(Exercise directions)
Leaving out each picture, transcribe the lines of the listing below exactly from the first through the line that contains "Востоке уст".

(Listed records)

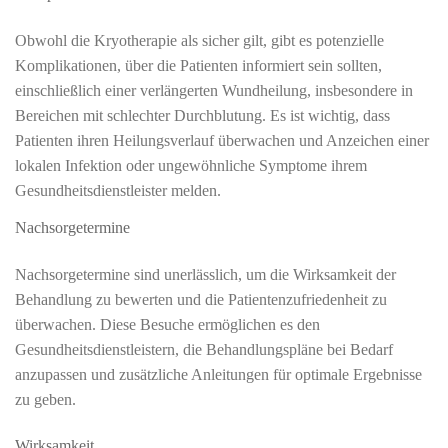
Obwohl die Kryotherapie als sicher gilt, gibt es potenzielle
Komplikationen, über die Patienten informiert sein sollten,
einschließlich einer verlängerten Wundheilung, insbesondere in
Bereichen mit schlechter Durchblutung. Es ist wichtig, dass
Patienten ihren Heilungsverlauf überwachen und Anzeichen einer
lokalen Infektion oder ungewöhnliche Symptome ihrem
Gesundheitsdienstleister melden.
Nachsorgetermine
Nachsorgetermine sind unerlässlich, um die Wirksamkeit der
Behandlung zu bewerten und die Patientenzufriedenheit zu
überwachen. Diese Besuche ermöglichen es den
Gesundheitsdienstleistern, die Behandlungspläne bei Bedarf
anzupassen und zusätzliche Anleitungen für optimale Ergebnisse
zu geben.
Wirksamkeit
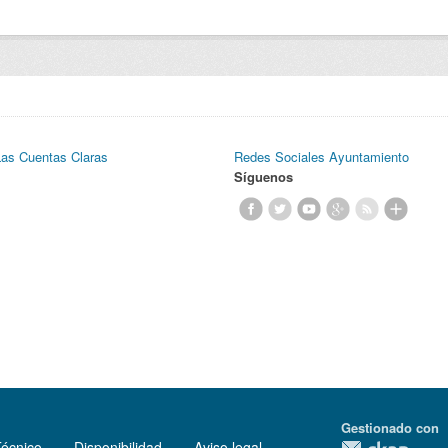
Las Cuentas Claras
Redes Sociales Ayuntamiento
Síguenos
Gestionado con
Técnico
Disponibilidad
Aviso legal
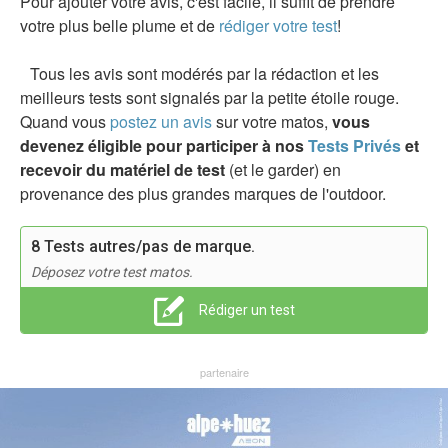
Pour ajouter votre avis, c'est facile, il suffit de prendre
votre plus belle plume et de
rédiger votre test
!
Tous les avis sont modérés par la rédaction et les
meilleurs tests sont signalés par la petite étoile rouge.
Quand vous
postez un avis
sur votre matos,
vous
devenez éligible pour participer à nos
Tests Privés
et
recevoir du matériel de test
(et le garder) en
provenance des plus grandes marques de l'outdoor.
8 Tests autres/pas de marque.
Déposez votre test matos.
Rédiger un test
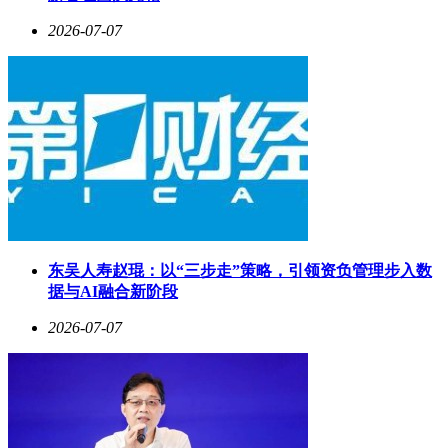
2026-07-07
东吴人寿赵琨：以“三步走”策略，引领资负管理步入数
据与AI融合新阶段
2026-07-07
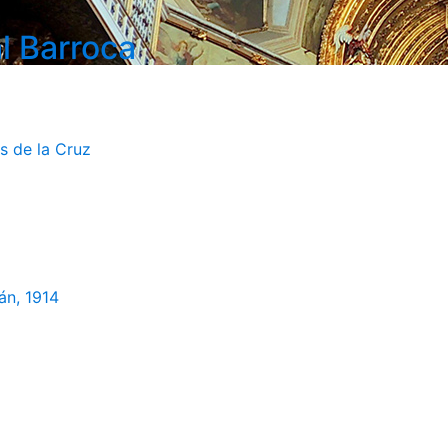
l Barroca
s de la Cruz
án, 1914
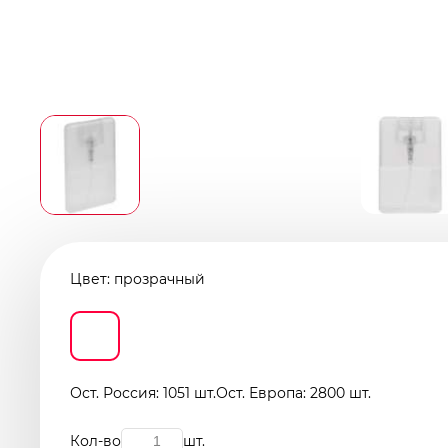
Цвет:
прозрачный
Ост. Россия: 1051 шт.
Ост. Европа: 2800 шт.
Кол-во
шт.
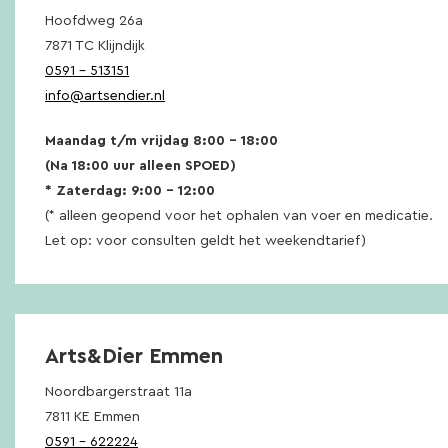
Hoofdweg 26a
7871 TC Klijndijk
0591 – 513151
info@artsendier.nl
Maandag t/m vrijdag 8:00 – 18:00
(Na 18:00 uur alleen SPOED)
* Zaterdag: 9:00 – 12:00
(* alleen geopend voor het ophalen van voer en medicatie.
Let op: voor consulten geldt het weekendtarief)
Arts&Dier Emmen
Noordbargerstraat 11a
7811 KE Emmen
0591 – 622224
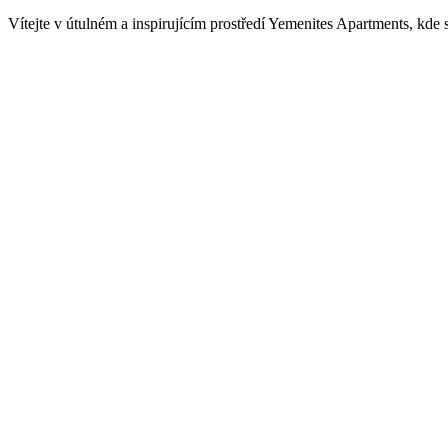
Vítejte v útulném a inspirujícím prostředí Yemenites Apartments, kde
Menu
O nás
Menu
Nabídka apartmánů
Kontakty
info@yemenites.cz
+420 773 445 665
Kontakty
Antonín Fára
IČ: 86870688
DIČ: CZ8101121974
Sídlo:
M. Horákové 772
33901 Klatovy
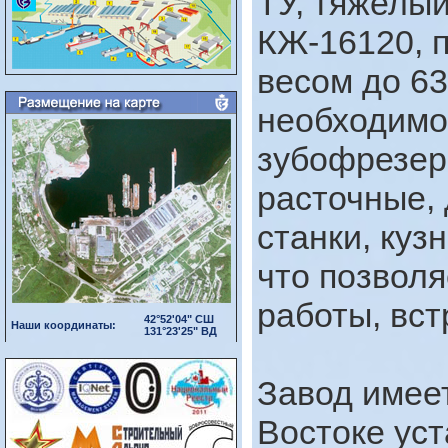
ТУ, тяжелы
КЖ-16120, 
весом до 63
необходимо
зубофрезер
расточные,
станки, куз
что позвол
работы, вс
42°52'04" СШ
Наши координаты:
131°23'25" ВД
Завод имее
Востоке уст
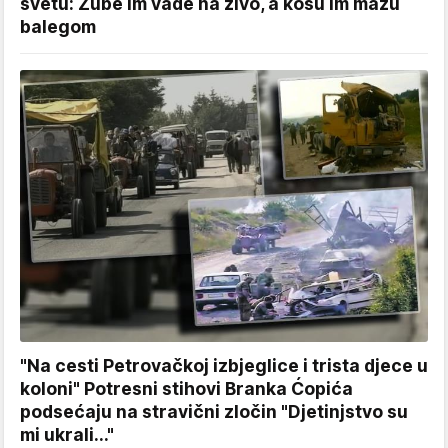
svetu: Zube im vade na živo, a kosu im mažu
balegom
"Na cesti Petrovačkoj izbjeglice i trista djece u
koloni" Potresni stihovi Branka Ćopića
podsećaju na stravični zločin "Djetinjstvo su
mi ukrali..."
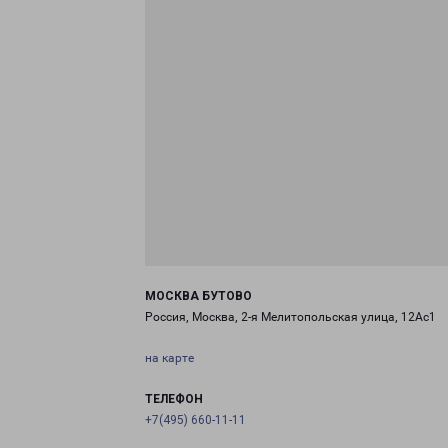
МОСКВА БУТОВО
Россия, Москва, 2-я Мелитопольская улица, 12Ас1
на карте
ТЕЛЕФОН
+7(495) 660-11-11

(Result)
Obwohl die Kryotherapie als sicher gilt, gibt es potenzielle
Komplikationen, über die Patienten informiert sein sollten,
einschließlich einer verlängerten Wundheilung, insbesondere in
Bereichen mit schlechter Durchblutung. Es ist wichtig, dass
Patienten ihren Heilungsverlauf überwachen und Anzeichen einer
lokalen Infektion oder ungewöhnliche Symptome ihrem
Gesundheitsdienstleister melden.
Nachsorgetermine
Nachsorgetermine sind unerlässlich, um die Wirksamkeit der
Behandlung zu bewerten und die Patientenzufriedenheit zu
überwachen. Diese Besuche ermöglichen es den
Gesundheitsdienstleistern, die Behandlungspläne bei Bedarf
anzupassen und zusätzliche Anleitungen für optimale Ergebnisse
zu geben.
Wirksamkeit
Las Cuentas Claras
Redes Sociales Ayuntamiento
Síguenos
Gestionado con
Técnico
Disponibilidad
Aviso legal
Pour ajouter votre avis, c'est facile, il suffit de prendre
votre plus belle plume et de
rédiger votre test
!
Tous les avis sont modérés par la rédaction et les
meilleurs tests sont signalés par la petite étoile rouge.
Quand vous
postez un avis
sur votre matos,
vous
devenez éligible pour participer à nos
Tests Privés
et
recevoir du matériel de test
(et le garder) en
provenance des plus grandes marques de l'outdoor.
8 Tests autres/pas de marque.
Déposez votre test matos.
Rédiger un test
2026-07-07
东吴人寿赵琨：以“三步走”策略，引领资负管理步入数
据与AI融合新阶段
2026-07-07
l Barroca
s de la Cruz
án, 1914
Цвет:
прозрачный
Ост. Россия: 1051 шт.
Ост. Европа: 2800 шт.
Кол-во
шт.
Hoofdweg 26a
7871 TC Klijndijk
0591 – 513151
info@artsendier.nl
Maandag t/m vrijdag 8:00 – 18:00
(Na 18:00 uur alleen SPOED)
* Zaterdag: 9:00 – 12:00
(* alleen geopend voor het ophalen van voer en medicatie.
Let op: voor consulten geldt het weekendtarief)
Arts&Dier Emmen
Noordbargerstraat 11a
7811 KE Emmen
0591 – 622224
Vítejte v útulném a inspirujícím prostředí Yemenites Apartments, kde
Menu
O nás
Menu
Nabídka apartmánů
Kontakty
info@yemenites.cz
+420 773 445 665
Kontakty
Antonín Fára
IČ: 86870688
DIČ: CZ8101121974
Sídlo:
M. Horákové 772
33901 Klatovy
ТУ, тяжелы
КЖ-16120, 
весом до 63
необходимо
зубофрезер
расточные,
станки, куз
что позвол
работы, вс
42°52'04" СШ
Наши координаты:
131°23'25" ВД
Завод имее
Востоке уст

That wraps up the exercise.